Exercise requirements:
Report how many lines in the records below hold "Абеля", with no other output.
[[ Exercise material, beginning ]]
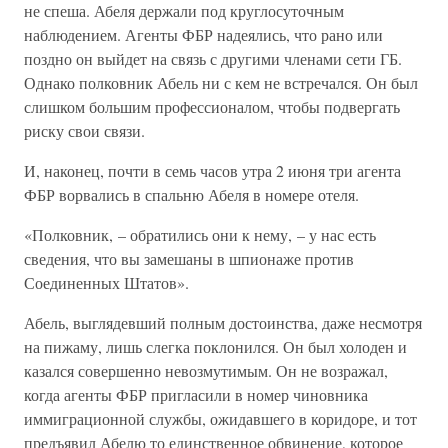
не спеша. Абеля держали под круглосуточным
наблюдением. Агенты ФБР надеялись, что рано или
поздно он выйдет на связь с другими членами сети ГБ.
Однако полковник Абель ни с кем не встречался. Он был
слишком большим профессионалом, чтобы подвергать
риску свои связи.
И, наконец, почти в семь часов утра 2 июня три агента
ФБР ворвались в спальню Абеля в номере отеля.
«Полковник, – обратились они к нему, – у нас есть
сведения, что вы замешаны в шпионаже против
Соединенных Штатов».
Абель, выглядевший полным достоинства, даже несмотря
на пижаму, лишь слегка поклонился. Он был холоден и
казался совершенно невозмутимым. Он не возражал,
когда агенты ФБР пригласили в номер чиновника
иммиграционной службы, ожидавшего в коридоре, и тот
предъявил Абелю то единственное обвинение, которое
[[ Exercise material, end ]]
Answer to this problem:
2